Second, sub-agents can easily become organizational theater. A separate agent is only useful when it has a distinct context, permission boundary, model choice, lifecycle, or evaluation surface. Otherwise it may only add latency and complexity.[2]
Third, persistent memory can become a liability if the system treats it as trusted by default. Malicious or misleading content can survive the interaction in which it first appeared and influence future behavior. OWASP now treats memory poisoning and context poisoning as real system risks, not edge cases.[6]
Fourth, external content must be treated as evidence, not instruction. Stronger wording alone does not solve prompt injection. If an agent reads pages, emails, or tool outputs that contain attacker-controlled instructions, the system must separate data from policy, minimize permissions, and validate outputs before they trigger downstream actions.[6] [7] [8]
Fifth, human approval can become a bottleneck if applied indiscriminately. The point is not to route every action through a person. It is to reserve human authority for actions that are consequential, irreversible, or externally binding.
Practical Takeaways
- Start with the workflow, not the prompt. Write down the steps, state transitions, and approval boundaries before deciding where the model belongs.
- Use deterministic code wherever correctness can be specified. Validation, filtering, scoring, deduplication, and state transitions should usually not be delegated to an LLM.
- Require structured outputs at component boundaries. Free-form text is fine for presentation, but weak for system-to-system handoff.
- Persist operational state outside the context window. A fresh agent session should be able to continue from current truth, not reconstruct reality from chat history.
- Treat tools and memory as security surfaces. External inputs are untrusted, privileges should be narrow, and high-impact actions should pass through explicit approval and audit paths.[6] [7] [8]
Positioning Note
This note is not academic research. It does not offer a novel formal framework or benchmark.

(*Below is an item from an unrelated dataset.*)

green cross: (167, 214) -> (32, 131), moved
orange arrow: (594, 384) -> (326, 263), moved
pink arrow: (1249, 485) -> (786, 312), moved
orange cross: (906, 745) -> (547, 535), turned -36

It is also not a blog-style opinion piece built on metaphor alone. The claims here are grounded in current agent practice, established software design principles, and concrete failure modes that appear when probabilistic components are given weak boundaries.[1] [2] [5]
It is not vendor documentation either. The goal is not to explain one product's recommended usage. The goal is to describe a durable engineering stance that should remain useful across models, frameworks, and orchestration stacks.
Status & Scope Disclaimer
This is exploratory lab work, not a normative standard.

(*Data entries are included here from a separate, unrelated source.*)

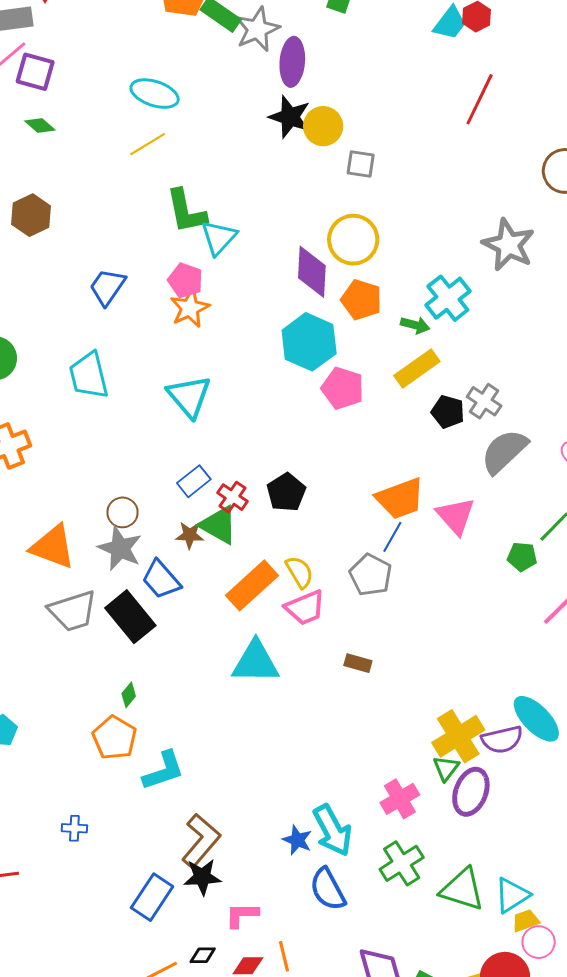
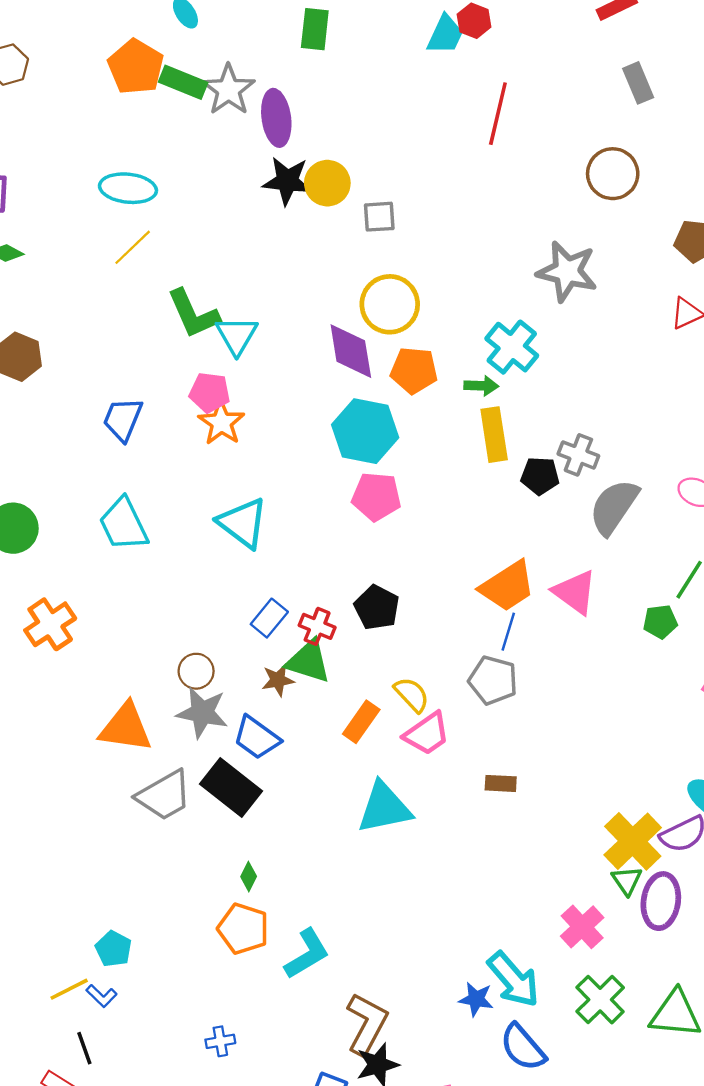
yellow rectangle: (417, 368) -> (494, 435), turned -51
pink pentagon: (343, 388) -> (376, 497), moved
orange rectangle: (252, 585) -> (361, 722), size x0.7

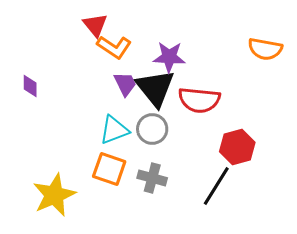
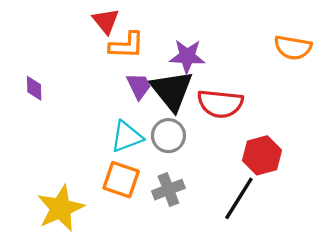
orange L-shape: (114, 47) -> (127, 45), turned -32
gray cross: (152, 178) -> (168, 190), turned -36

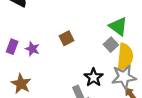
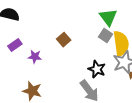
green triangle: (118, 26) -> (108, 17), turned 30
purple rectangle: (12, 47) -> (15, 45), moved, turned 48

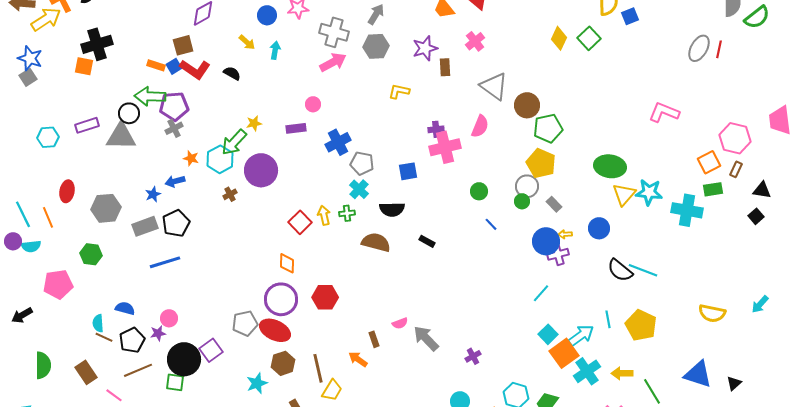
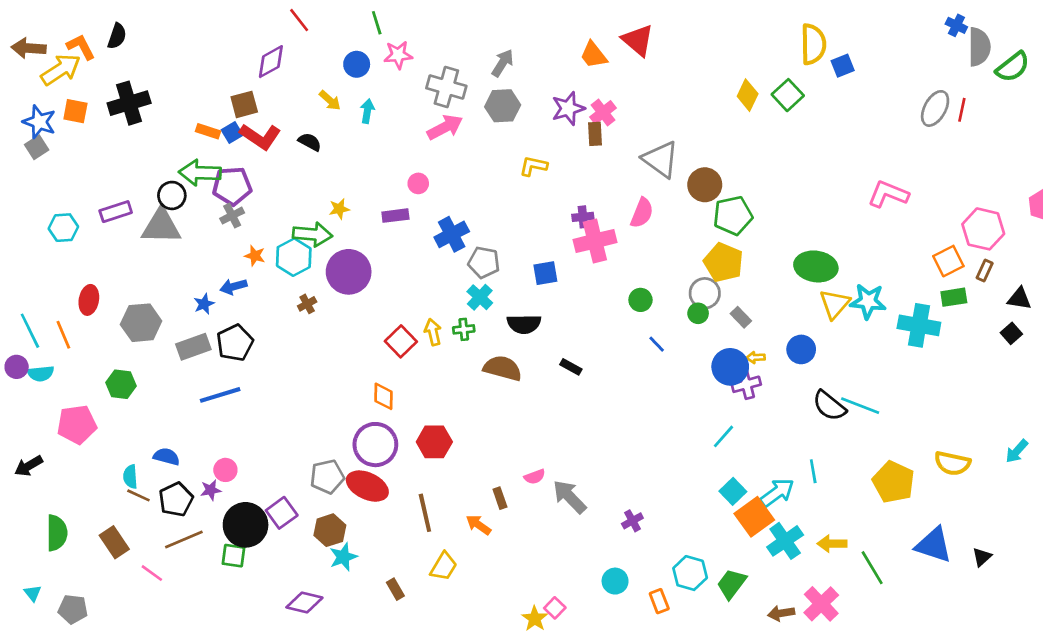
pink cross: (475, 41) -> (603, 112), moved
orange square: (84, 66) -> (75, 111), moved
green arrow: (234, 142) -> (312, 234), turned -128
yellow pentagon: (641, 325) -> (894, 482), moved
brown hexagon: (283, 363) -> (330, 530), moved
brown line: (318, 368) -> (425, 513), moved

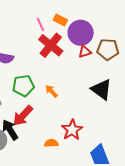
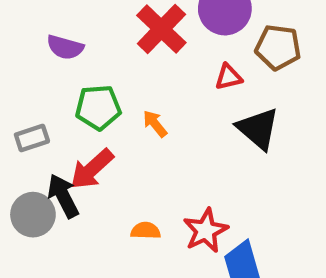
red triangle: (85, 52) -> (228, 77), moved
red star: (72, 130) -> (206, 231), moved

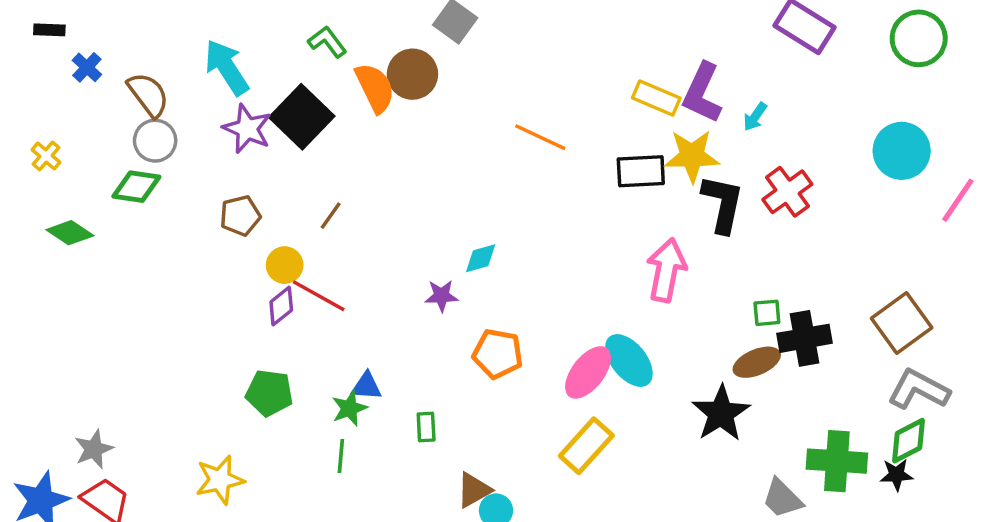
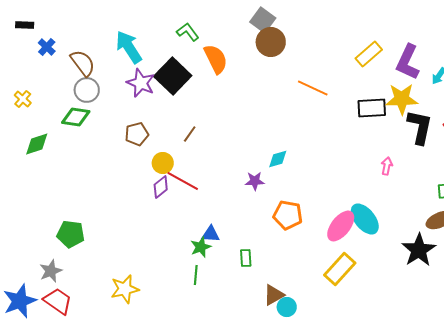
brown circle: (412, 74) -> (271, 42), moved
yellow rectangle: (656, 98) -> (369, 54), moved, turned -64
green diamond: (70, 233) -> (37, 144), turned -52
pink arrow: (666, 270) -> (387, 166), size x0.5
green pentagon: (269, 393) -> (71, 234), moved

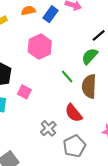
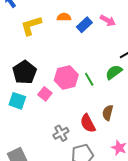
pink hexagon: (40, 47) -> (66, 77), moved
green line: (67, 76) -> (89, 79), moved
brown semicircle: (89, 86) -> (108, 113), moved, size x0.7

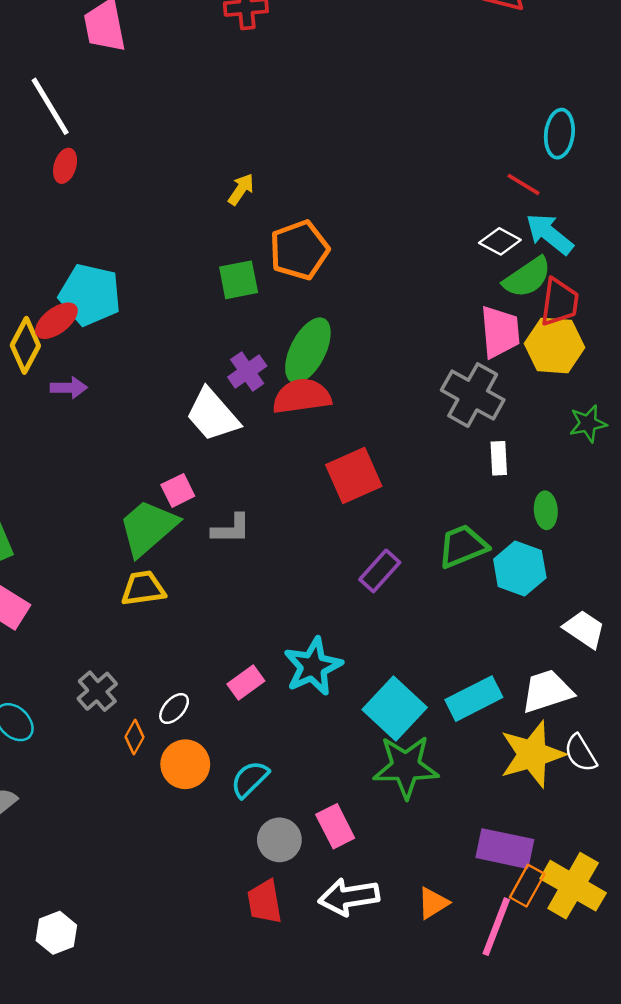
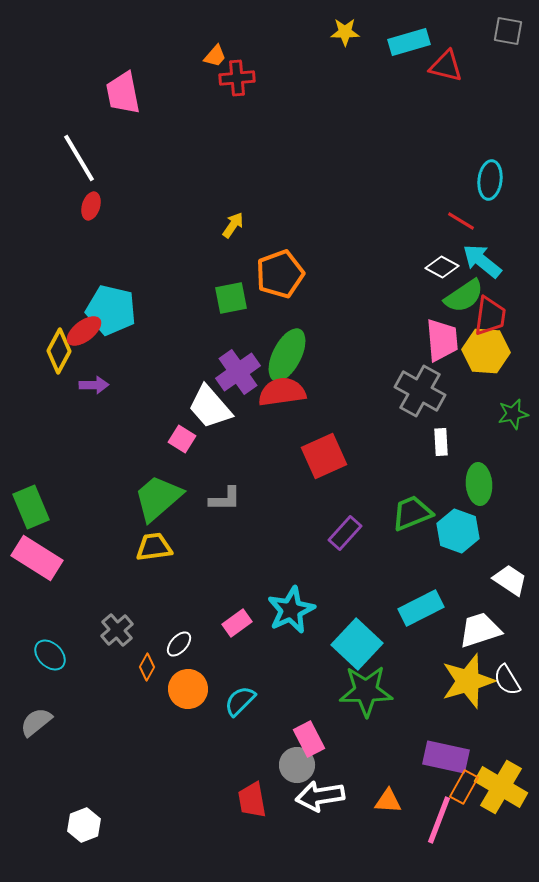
purple cross: (247, 371) -> (238, 372), size x1.4
pink square: (178, 490) -> (182, 439), moved, turned -32
green ellipse: (546, 510) -> (479, 484), size x1.4
cyan rectangle: (474, 699) -> (421, 608), moved
gray circle: (279, 840) -> (297, 765), moved
orange triangle: (433, 903) -> (388, 801), turned 36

The note synthesizes current practice, reference material, and implementation-oriented reasoning for experienced builders who are deciding how to structure agentic systems. It should be read as a practical design note, not as authoritative guidance or as a claim that one architecture fits every workload. Some of the mechanisms discussed here are well established in software systems, while their application to agentic workflows is still being validated in practice.
References
- Angie Jones, Build Systems, Not Code | Agentic AI Foundation, AI Engineer.
- Antonio Gulli, Agentic Design Patterns: A Hands-On Guide to Building Intelligent Systems. The book develops complementary patterns including prompt chaining, routing, parallelization, reflection, tool use, planning, memory, exception recovery, human-in-the-loop control, guardrails, and evaluation.
- Max Espinoza, Designing Agent Workflows as Environments, Not Prompts.
- Max Espinoza, From MLOps to Agent Harness Engineering: Why the Model Is the Small Box and the System Is the Product.
- Martin Fowler, Idempotent Receiver.
- OWASP, AI Agent Security Cheat Sheet.
- OWASP, LLM Prompt Injection Prevention Cheat Sheet.
- OWASP GenAI Security Project, LLM01:2025 Prompt Injection.